Stephanie Grace Whitson has experienced the grief of losing both of her parents in 1996.   In that same year just 3 days after her husband received a terminal diagnosis,  she lost her best friend.  Five years later in 2001 she became a widow after being married for 27 years.  When that happened, she experienced a totally different side of grief and realized all the well-meaning but clueless things that she had said and done in the past to others who were grieving.  From her own personal grief of widowhood this book was birthed.

“The entries are arranged in three sections meant to approximate the early, middle, and late stages of the first two and a half years of my personal grief journey.  I’ve named them Phase One: “I Can’t”,” Phase Two: “I Must,” and Phase Three: “I Can and I Will – by God’s Grace”.  You will undoubtedly think that some of the more emotional entries are misplaced.  This can’t be right, you’ll think.  She should have been past this stage.  Guess what?  Grief doesn’t happen in neat little stages,” says Whitson.

Each section has pages of How It Feels which helps to validate a widow’s feelings and emotions .  Opposite each of those pages is a How To Help page which informs her friends and family what they can do to help her.

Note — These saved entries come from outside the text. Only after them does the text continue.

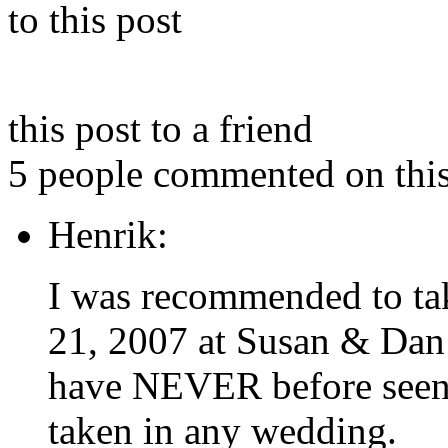
to this post
this post to a friend
5 people commented on this
Henrik:
I was recommended to tak
21, 2007 at Susan & Dan’
have NEVER before seen so
taken in any wedding.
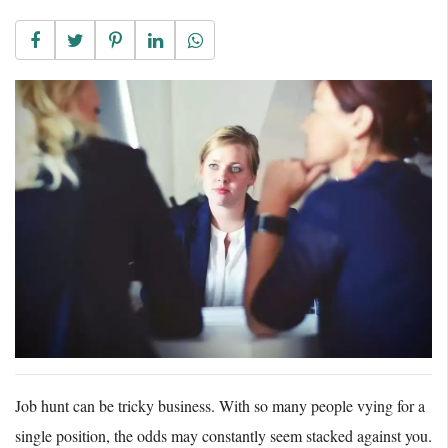
Job hunt can be tricky business. With so many people vying for a
single position, the odds may constantly seem stacked against you.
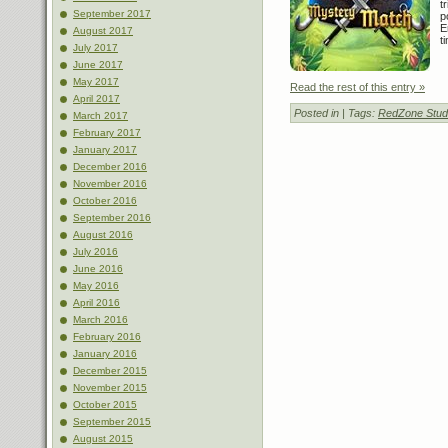
t
September 2017
p
E
August 2017
t
July 2017
June 2017
May 2017
Read the rest of this entry »
April 2017
Posted in
| Tags:
RedZone Stud
March 2017
February 2017
January 2017
December 2016
November 2016
October 2016
September 2016
August 2016
July 2016
June 2016
May 2016
April 2016
March 2016
February 2016
January 2016
December 2015
November 2015
October 2015
September 2015
August 2015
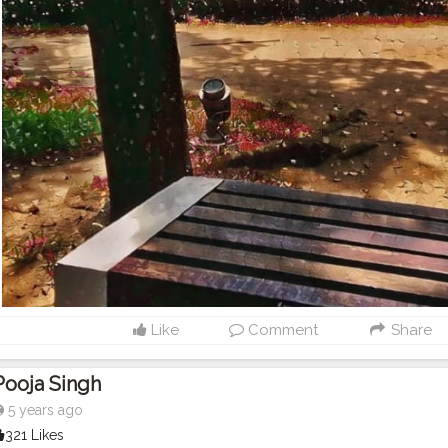
Like
Comment
Share
Pooja Singh
5 years ago
321 Likes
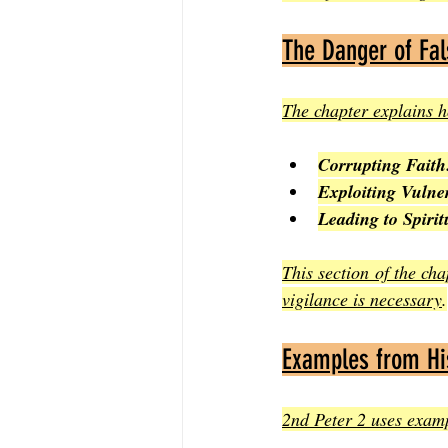
The Danger of Fal
The chapter explains h
Corrupting Faith
Exploiting Vulne
Leading to Spirit
This section of the ch
vigilance is necessary
.
Examples from His
2nd Peter 2 uses exampl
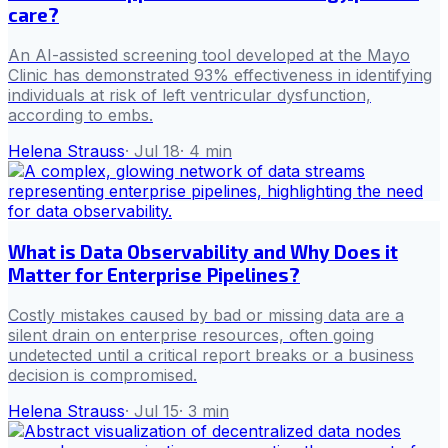
care?
An AI-assisted screening tool developed at the Mayo
Clinic has demonstrated 93% effectiveness in identifying
individuals at risk of left ventricular dysfunction,
according to embs.
Helena Strauss
·
Jul 18
·
4
min
What is Data Observability and Why Does it
Matter for Enterprise Pipelines?
Costly mistakes caused by bad or missing data are a
silent drain on enterprise resources, often going
undetected until a critical report breaks or a business
decision is compromised.
Helena Strauss
·
Jul 15
·
3
min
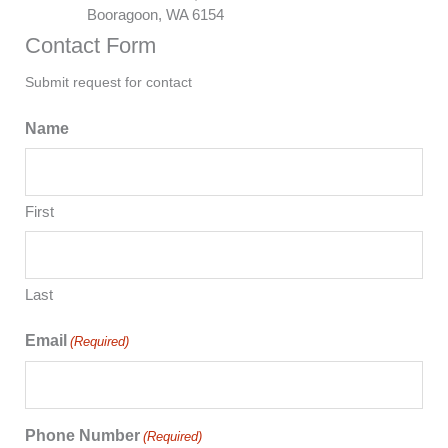
Booragoon, WA 6154
Contact Form
Submit request for contact
Name
First
Last
Email
(Required)
Phone Number
(Required)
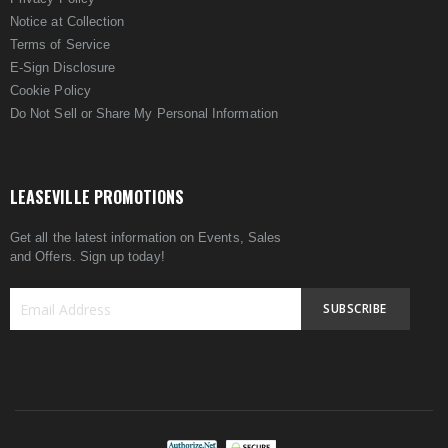
Notice at Collection
Terms of Service
E-Sign Disclosure
Cookie Policy
Do Not Sell or Share My Personal Information
LEASEVILLE PROMOTIONS
Get all the latest information on Events, Sales
and Offers. Sign up today!
SUBSCRIBE
Sign
Up
for
Our
Newsletter:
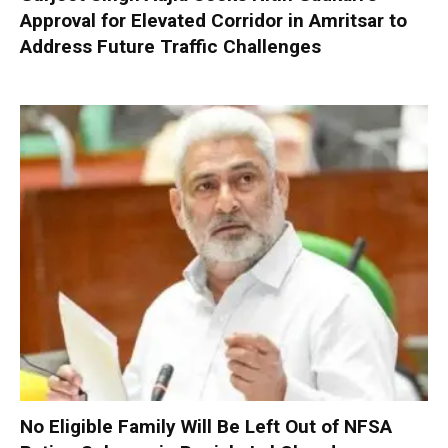
Approval for Elevated Corridor in Amritsar to
Address Future Traffic Challenges
No Eligible Family Will Be Left Out of NFSA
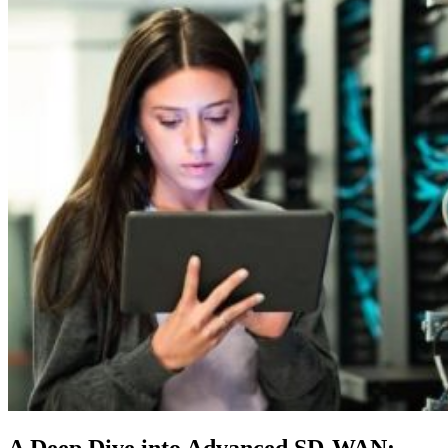
A Deep Dive into Advanced SD-WAN:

At the end of the book, Stephanie shares 14 ways to pray for a friend who is grieving.

This book really gives others some insight as to just how a widow is feeling and what she needs from her friends and family.  It is a very short yet concise, easy to read book for a new widow and a very invaluable tool for all of her well-meaning friends.

“Jesus promised His followers that His burdens are light, and I have been in grief long enough to experience His Lightening of my load.  But it is a lightening, not a removal.  The emotions of loss are still there just on the other side of today.  Sometimes those emotions punch open the door between the past and the present, march into my life, and remind me of what I have lost.” 

Stephanie, thank you for exposing your heart to us during your grief journey!



From One Widow To Another

Moody Publishers/2009

Miriam Neff and her husband Bob  were married for 41 years and in those years they had babies, adopted, both had careers, had gone through crises in the lives of those they loved the most, had moved, had ministries, and traveled the world together.  Their final journey together was through years of Bob’s amyotrophic lateral sclerosis and was the hardest one of all.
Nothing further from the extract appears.